As part of the demonstration, Voyager carried out an AAR refuelling training sortie with C-130J Hercules.

It aimed to train the tanker in the complex operational processes required for refuelling an aircraft in the air, which is a crucial component of RAF flying operations.

RAF 101 Squadron officer commanding wing commander Udall said: “Voyager is usually known for refuelling fast jet aircraft, acting as a force multiplier through extending their endurance on task three-fold. 

“However, in the context of C-130J operations, Voyager is more likely to be used to extend range, allowing C-130J even greater reach without the need to land and refuel. 

“Training C-130J crews to safely receive fuel from Voyager remains as important now as ever.”

RAF’s sole AAR refuelling tanker aircraft, Voyager serves as a force multiplier by refuelling and boosting the combat capability of other aircraft when needed. 

As a result, the timely refuelling allows the RAF fighter jets, including the F-35B and Eurofighter Typhoon, to increase their time-on-task or a range to perform missions.
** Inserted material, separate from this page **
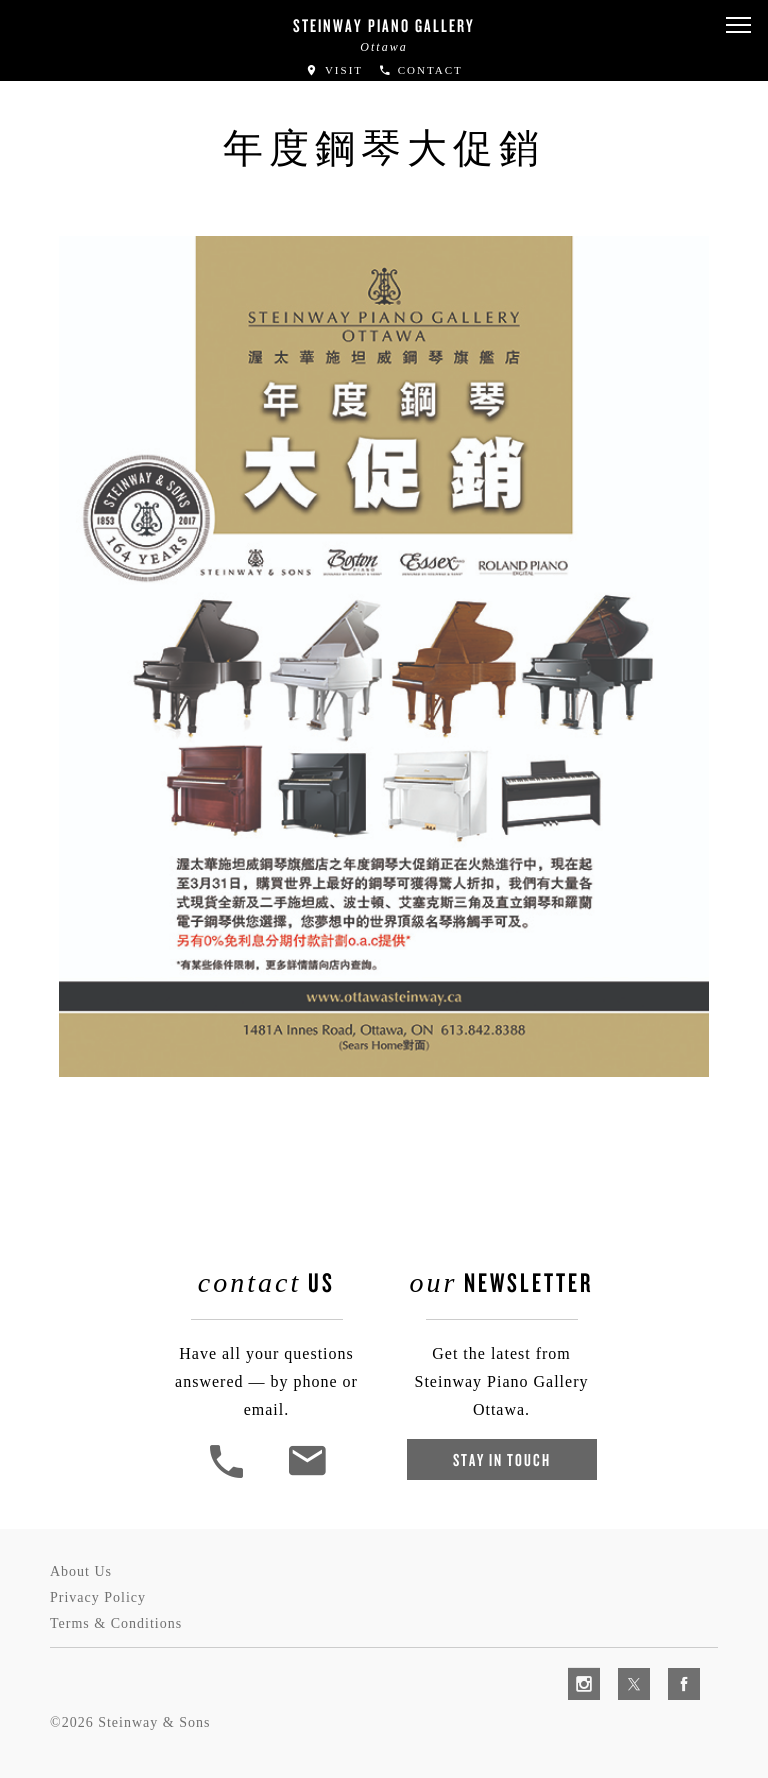 The height and width of the screenshot is (1778, 768). What do you see at coordinates (98, 1597) in the screenshot?
I see `Privacy Policy` at bounding box center [98, 1597].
With the AAR process, larger aircraft such as Hercules C130J and Atlas A400M can support airdrops and various humanitarian missions.

Recently, Hercules conducted multiple sorties to drop supplies onto the Sky-Blu Field Station in Antarctic, as part of the exercise Austral Endurance.

The sorties were supported by RAF’s Voyager tanker aircraft.

Last month, Voyager conducted a training exercise to refuel Qatar Emiri Air Force’s (QEAF) Rafale fast jets.